START SUPPLIED MATERIAL

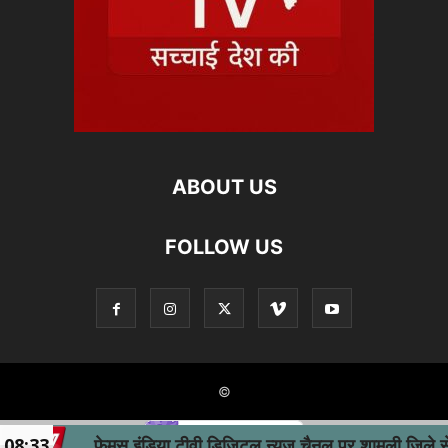
ABOUT US
FOLLOW US
©
08:33
फेमस इंडिया टीवी डिजिटल न्यूज चैनल पर शामली जिले से सम्ब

END SUPPLIED MATERIAL

### EXERCISE DIRECTIONS
Transcribe each of the records above precisely, with no pictures in the copy.

### REPLY
ABOUT US
FOLLOW US
©
08:33
फेमस इंडिया टीवी डिजिटल न्यूज चैनल पर शामली जिले से सम्ब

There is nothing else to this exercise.